I squirmed helplessly as C.C. brought me over to the guinea pig cage and opened the wire door.

“Meet my discipline problems, Percy,” she warned. “They’ll never make good classroom pets, but they might teach you some manners. Most of them have been in this cage for three hundred years. If you don’t want to stay with them permanently, I’d suggest you—”

Annabeth’s voice called: “Miss C.C.?”

C.C. cursed in Ancient Greek. She plopped me into the cage and closed the door. I squealed and clawed at the bars, but it was no good. I watched as C.C. hurriedly kicked my clothes under the loom just as Annabeth came in.

I almost didn’t recognize her. She was wearing a sleeveless silk dress like C.C.’s, only white.

Her blond hair was newly washed and combed and braided with gold. Worst of all, she was wearing makeup, which I never thought Annabeth would be caught dead in. I mean, she looked good. Really good. I probably would’ve been tongue-tied if I could’ve said anything except reet, reet, reet. But there was also something totally wrong about it. It just wasn’t Annabeth.

She looked around the room and frowned. “Where’s Percy?”

I squealed up a storm, but she didn’t seem to hear me.

C.C. smiled. “He’s having one of our treatments, my dear. Not to worry. You look wonderful!

What did you think of your tour?”

Annabeth’s eyes brightened. “Your library is amazing!”

“Yes, indeed,” C.C. said, “The best knowledge of the past three millennia. Anything you want to study, anything you want to be, my dear.”

“An architect?”

“Pah!” C.C. said. “You, my dear, have the makings of a sorceress. Like me.”

Annabeth took a step back. “A sorceress?”

“Yes, my dear.” C.C. held up her hand. A flame appeared in her palm and danced across her fingertips. “My mother is Hecate, the goddess of magic. I know a daughter of Athena when I see one. We are not so different, you and I. We both seek knowledge. We both admire greatness.
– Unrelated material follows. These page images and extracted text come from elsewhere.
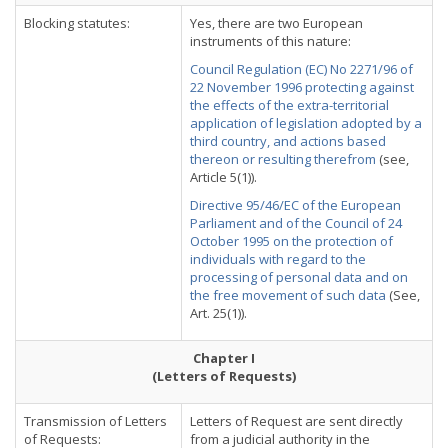
Blocking statutes:
Yes, there are two European
instruments of this nature:
Council Regulation (EC) No 2271/96 of
22 November 1996 protecting against
the effects of the extra-territorial
application of legislation adopted by a
third country, and actions based
thereon or resulting therefrom
(see,
Article 5(1)).
Directive 95/46/EC of the European
Parliament and of the Council of 24
October 1995 on the protection of
individuals with regard to the
processing of personal data and on
the free movement of such data
(See,
Art. 25(1)).
Chapter I
(Letters of Requests)
Transmission of Letters
Letters of Request are sent directly
of Requests:
from a judicial authority in the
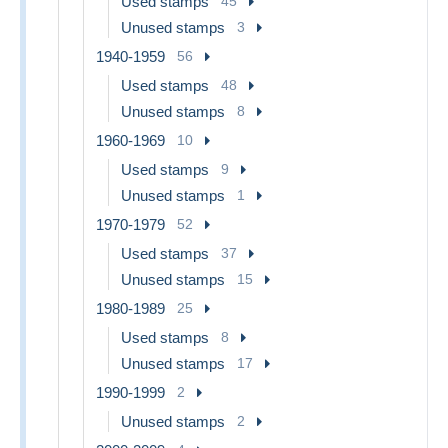
Used stamps
45
Unused stamps
3
1940-1959
56
Used stamps
48
Unused stamps
8
1960-1969
10
Used stamps
9
Unused stamps
1
1970-1979
52
Used stamps
37
Unused stamps
15
1980-1989
25
Used stamps
8
Unused stamps
17
1990-1999
2
Unused stamps
2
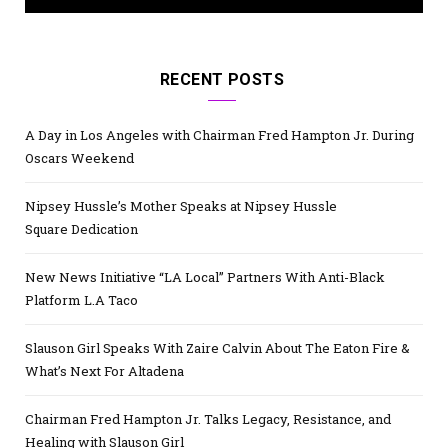
RECENT POSTS
A Day in Los Angeles with Chairman Fred Hampton Jr. During
Oscars Weekend
Nipsey Hussle’s Mother Speaks at Nipsey Hussle
Square Dedication
New News Initiative “LA Local” Partners With Anti-Black
Platform L.A Taco
Slauson Girl Speaks With Zaire Calvin About The Eaton Fire &
What’s Next For Altadena
Chairman Fred Hampton Jr. Talks Legacy, Resistance, and
Healing with Slauson Girl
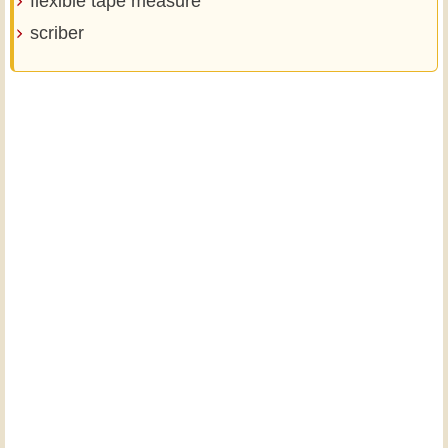
flexible tape measure
scriber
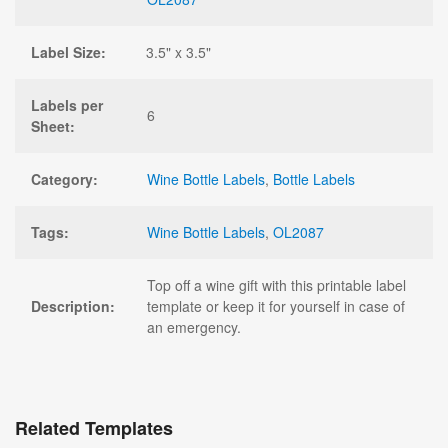
Label Size:
3.5" x 3.5"
Labels per
6
Sheet:
Category:
Wine Bottle Labels
,
Bottle Labels
Tags:
Wine Bottle Labels
,
OL2087
Top off a wine gift with this printable label
Description:
template or keep it for yourself in case of
an emergency.
Related Templates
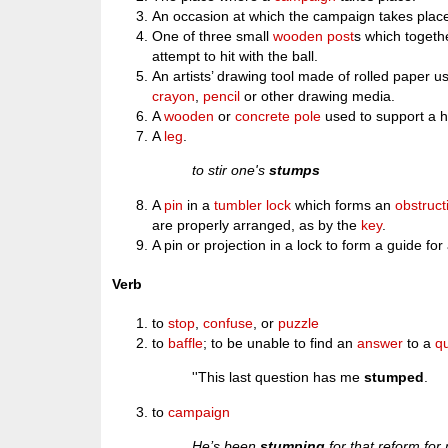
An occasion at which the campaign takes plac
One of three small
wooden
post
s which togeth
attempt to hit with the ball.
An artists’ drawing tool made of rolled paper
crayon
,
pencil
or other drawing media.
A
wooden
or
concrete
pole
used to support a 
A
leg
.
to stir one's
stumps
A
pin
in a
tumbler
lock
which forms an
obstruct
are properly arranged, as by the
key
.
A pin or projection in a lock to form a guide fo
Verb
to
stop
,
confuse
, or
puzzle
to
baffle
; to be unable to find an
answer
to a
q
''This last question has me
stumped
.
to
campaign
He’s been
stumping
for that reform for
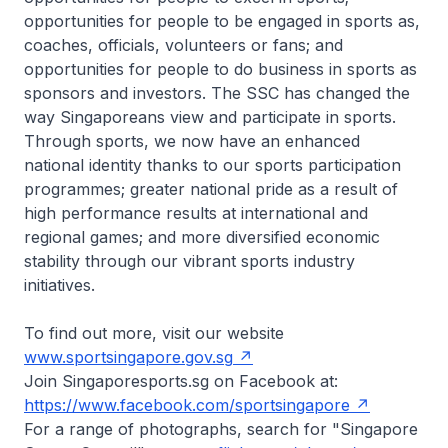
opportunities for people to be engaged in sports as,
coaches, officials, volunteers or fans; and
opportunities for people to do business in sports as
sponsors and investors. The SSC has changed the
way Singaporeans view and participate in sports.
Through sports, we now have an enhanced
national identity thanks to our sports participation
programmes; greater national pride as a result of
high performance results at international and
regional games; and more diversified economic
stability through our vibrant sports industry
initiatives.
To find out more, visit our website
www.sportsingapore.gov.sg
Join Singaporesports.sg on Facebook at:
https://www.facebook.com/sportsingapore
For a range of photographs, search for "Singapore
Neither of us needs to stand in the shadow of men.”

“I—I don’t understand.”

Again, I squealed my best, trying to get Annabeth’s attention, but she either couldn’t hear me or didn’t think the noises were important. Meanwhile, the other guinea pigs were emerging from their hutch to check me out. I didn’t think it was possible for guinea pigs to look mean, but these did.

There were half a dozen, with dirty fur and cracked teeth and beady red eyes. They were covered with shavings and smelled like they really had been in here for three hundred years, without getting their cage cleaned.

“Stay with me,” C.C. was telling Annabeth. “Study with me. You can join our staff, become a sorceress, learn to bend others to your will. You will become immortal!”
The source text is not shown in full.